:: TASK DETAILS ::
Reproduce every record verbatim but drop the pictures.

*** RECORDS PROVIDED

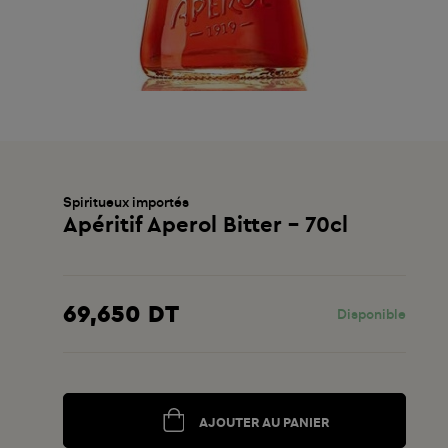
Spiritueux importés
Apéritif Aperol Bitter - 70cl
69,650 DT
Disponible
AJOUTER AU PANIER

******

:: ANSWER SPACE ::
Spiritueux importés
Apéritif Aperol Bitter - 70cl
69,650 DT
Disponible
AJOUTER AU PANIER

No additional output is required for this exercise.